Canonist Ed Peters has comments on SCOTUS decision today. Read the whole thing over there, but… here:
Two thoughts re the Supreme Court decision on ‘same-sex marriage’
Of course, the Court has not yet reached the end of its marriage line, for yet to come are “marriages” between siblings, parents and children, groups of people, and so on, but come they will, [….]
Anyway, I make here two points especially for Catholics.
First, we need to recall that the State has long recognized as married some persons who are not married, namely, when the State allows divorced persons simply to remarry. We have lived with persons in pseudo-marriage for many decades; so now the pool of such people is larger. [But the new members of the pool are rather like piranha when denied what they demand.] The pastoral challenges in consequence of this latest decision are greater as will be the sacrifices needed to meet them. But so far—and this is a key point—State power has not been applied to try to force Churches or their faithful to treat as married those who, by doctrine or discipline, are not married. [Yet.] This brings me to my next point.
Second, Catholic doctrine and discipline can never, ever, recognize as married two persons of the same sex, and any Catholic who regards “same-sex marriage” as marriage is, beyond question, “opposed to the doctrine for the Church” (Canon 750 § 2). I am sorry so many Catholics apparently think otherwise and I recognize that many who think that Church teaching on marriage can and should change, do so in good faith. But they are still wrong and their error leads them, among other things, to underestimate how non-negotiable is the Church’s opposition to the recognition of same-sex unions as marriage.

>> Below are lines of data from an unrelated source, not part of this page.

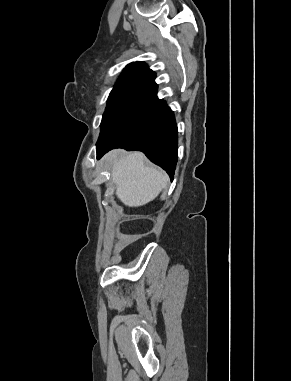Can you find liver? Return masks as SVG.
<instances>
[{"label":"liver","instance_id":"1","mask_svg":"<svg viewBox=\"0 0 291 381\" xmlns=\"http://www.w3.org/2000/svg\"><path fill=\"white\" fill-rule=\"evenodd\" d=\"M106 161L112 164L116 195L126 206L145 205L167 186L168 176L146 165L141 152L124 154L121 150H114L107 155Z\"/></svg>","mask_w":291,"mask_h":381}]
</instances>
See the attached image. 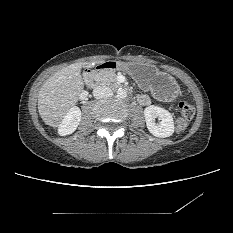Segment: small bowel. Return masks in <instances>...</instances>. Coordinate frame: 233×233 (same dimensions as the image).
Listing matches in <instances>:
<instances>
[{
    "mask_svg": "<svg viewBox=\"0 0 233 233\" xmlns=\"http://www.w3.org/2000/svg\"><path fill=\"white\" fill-rule=\"evenodd\" d=\"M137 100H138V102H139L141 105H143V106H147V105H149L150 102H151L150 98H149L147 95H144V94L139 95V96L137 97Z\"/></svg>",
    "mask_w": 233,
    "mask_h": 233,
    "instance_id": "1",
    "label": "small bowel"
}]
</instances>
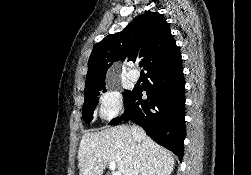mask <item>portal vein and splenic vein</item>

The Church (and for that matter our nation) will have great need of Catholics who understand and accept the teaching of Christ and his Church on marriage if the damage done by the Supreme Court today is ever to be repaired. Appreciating the infallible character of this teaching on marriage is the first step.
As for whether we succeed in righting this wrong, that’s not our concern. The question we will be asked at Judgment will be, Did we try?
There’s a challenge for the “New Evangelization”.